On parle beaucoup de l'ARS, mais connaissons nous bien cet organisme très important dans le fonctionnement de notre système de santé et sanitaire. L'IFRAP propose une étude intéressante sur l'ARS. Nous vous en proposons des extraits. C'est un avis. Au lecteur de se faire sa propre idée et se documenter par ailleurs. L'IFRAP est une Fondation dédiée à l'analyse des politiques publiques.
L’ARS, son fonctionnement, ses limites.
Avant la crise, pendant la crise et après la crise, les Agences régionales de santé (ARS) ont été vivement critiquées : un échelon clef de la bureaucratie handicapant le travail des professionnels de santé. Un changement complet de perspectives pour les ARS qui avaient été créées dix ans plus tôt dans l’enthousiasme général. La crise sanitaire que nous avons traversée montre que la situation actuelle ne donne plus satisfaction et qu’il faut déléguer un rôle plus important aux élus locaux au sein des ARS.
« Les ARS sont une bureaucratie supplémentaire. Le ministère est déjà lourd en fonctionnement, avec les ARS en plus, cela fait beaucoup. Et les relations avec les agences dépendent aussi beaucoup de la personnalité des directeurs ! L’épidémie a mis à jour des dysfonctionnements, des élus se sont sentis méprisés. Il y a un gros travail de débureaucratisation à faire. » dit Frédéric Valletoux, Président de la Fédération Hospitalière de France, La Gazette des communes, le 14 mai 2020.
Organisation des ARS
Il y a une ARS par région administrative. Les agences régionales de santé définissent et mettent en œuvre la politique de santé en région. Ce sont des établissements publics, autonomes moralement et financièrement, placés sous la tutelle du ministère des Affaires Sociales et de la Santé.

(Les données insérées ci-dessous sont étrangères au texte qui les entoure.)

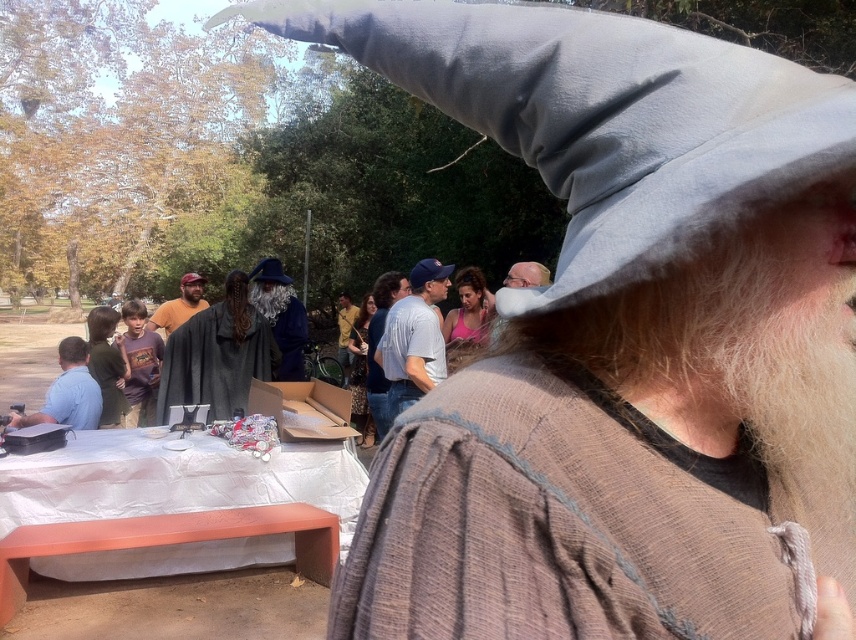 You are standing at the edge of the park and see the orange painted wood picnic table at lower left and the yellow shirt at center. Which object is closer to you?

The orange painted wood picnic table at lower left is closer to you because it is positioned below the yellow shirt at center, indicating it is in a lower, nearer position from your viewpoint.

You are organizing a costume party and need to decide which shirt to wear. You have the light blue cotton shirt at left and the yellow shirt at center. Which shirt is smaller in size?

The light blue cotton shirt at left has a smaller size compared to the yellow shirt at center, so the light blue cotton shirt at left is the smaller one. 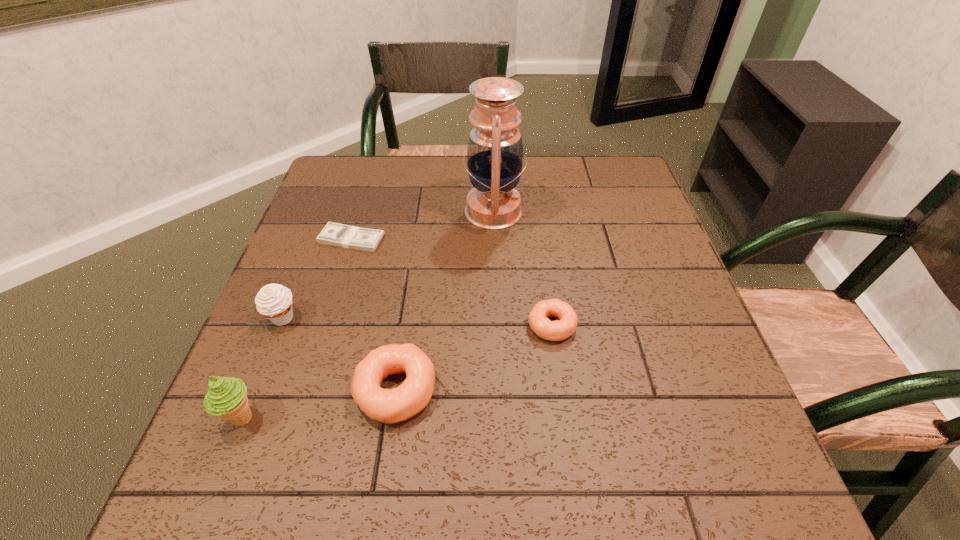 Locate an element on the screen. the taller doughnut is located at coordinates (388, 406).

At what (x,y) coordinates should I click in order to perform the action: click on the third object from right to left. Please return your answer as a coordinate pair (x, y). The height and width of the screenshot is (540, 960). Looking at the image, I should click on (388, 406).

I want to click on the fifth tallest object, so click(x=557, y=330).

Where is `the shorter doughnut`? The width and height of the screenshot is (960, 540). the shorter doughnut is located at coordinates (557, 330).

Where is `the shortest object`? This screenshot has width=960, height=540. the shortest object is located at coordinates (334, 234).

Where is `oil lamp`? Image resolution: width=960 pixels, height=540 pixels. oil lamp is located at coordinates (495, 153).

Find the location of a particular element. This screenshot has width=960, height=540. the third tallest object is located at coordinates (274, 301).

The image size is (960, 540). In order to click on icecream in this screenshot , I will do `click(226, 397)`.

Find the location of a particular element. This screenshot has height=540, width=960. blank area located 0.090m on the left of the fourth tallest object is located at coordinates (306, 390).

Image resolution: width=960 pixels, height=540 pixels. Identify the location of vacant region located on the left of the right doughnut. (393, 325). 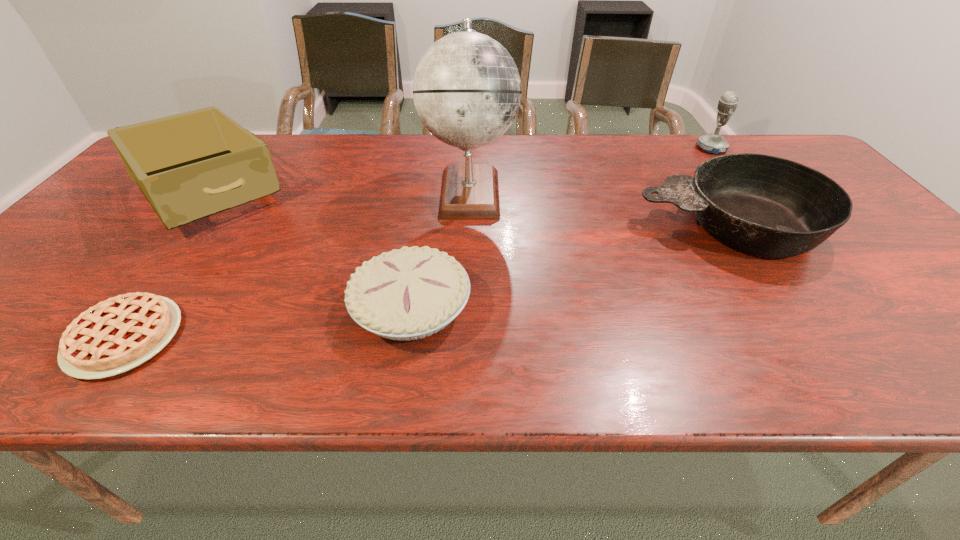 This screenshot has height=540, width=960. I want to click on vacant space located on the front-facing side of the microphone, so click(579, 148).

Where is `blank area located 0.070m on the front-facing side of the microphone`? The height and width of the screenshot is (540, 960). blank area located 0.070m on the front-facing side of the microphone is located at coordinates (674, 148).

The image size is (960, 540). I want to click on free region located on the front of the box, so click(x=121, y=298).

Locate an element on the screen. This screenshot has width=960, height=540. vacant space located 0.300m with the handle extending from the side of the frying pan is located at coordinates (517, 226).

Where is `vacant space located with the handle extending from the side of the frying pan`? The image size is (960, 540). vacant space located with the handle extending from the side of the frying pan is located at coordinates (577, 226).

Where is `vacant space situated with the handle extending from the side of the frying pan`? This screenshot has height=540, width=960. vacant space situated with the handle extending from the side of the frying pan is located at coordinates pyautogui.click(x=545, y=226).

The width and height of the screenshot is (960, 540). Identify the location of vacant space situated 0.200m on the right of the right pie. (567, 306).

Locate an element on the screen. free space located on the back of the left pie is located at coordinates (195, 241).

Where is `globe situated at the far edge`? The width and height of the screenshot is (960, 540). globe situated at the far edge is located at coordinates (467, 91).

Where is `microphone present at the far edge`? microphone present at the far edge is located at coordinates (712, 143). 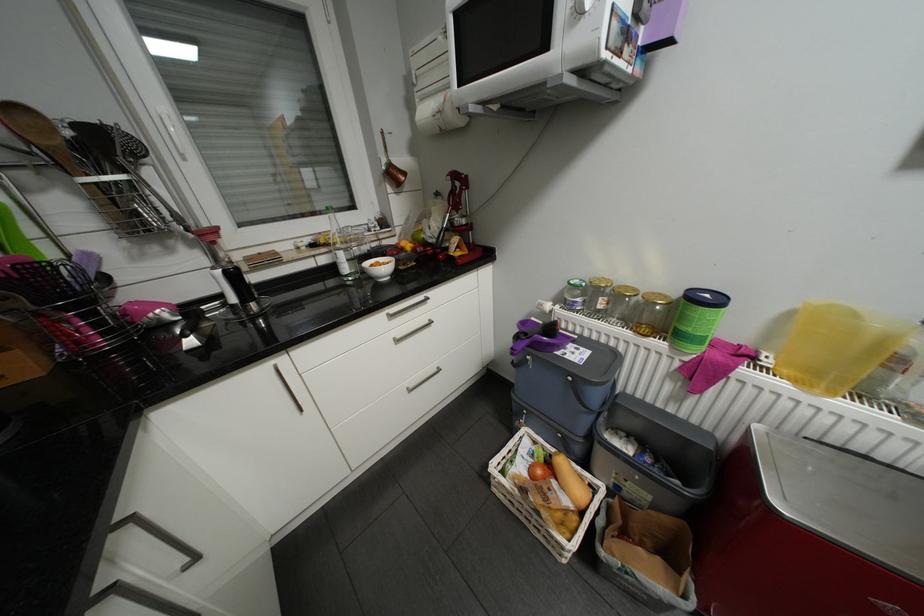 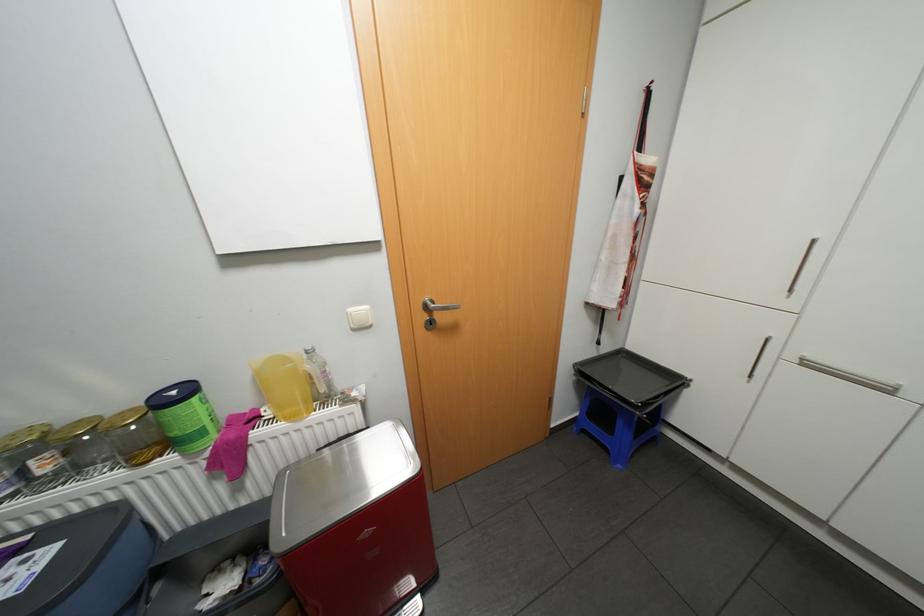 Question: I am providing you with two images of the same scene from different viewpoints. Please identify which objects are invisible in image2.

Choices:
 (A) glass jar with lid
 (B) metal door handle
 (C) yellow plastic pitcher
 (D) none of these

Answer: (D)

Elles sont la fusion des représentants de l’État et de l’assurance maladie : anciennes Agences régionales d’hospitalisation (ARH), groupements régionaux de santé publique, unions régionales des caisses d’assurance-maladie (URCAM), DDASS et DRASS, des caisses régionales d’assurance maladie, du régime social des indépendants et de la MSA et des directions régionales de service médical.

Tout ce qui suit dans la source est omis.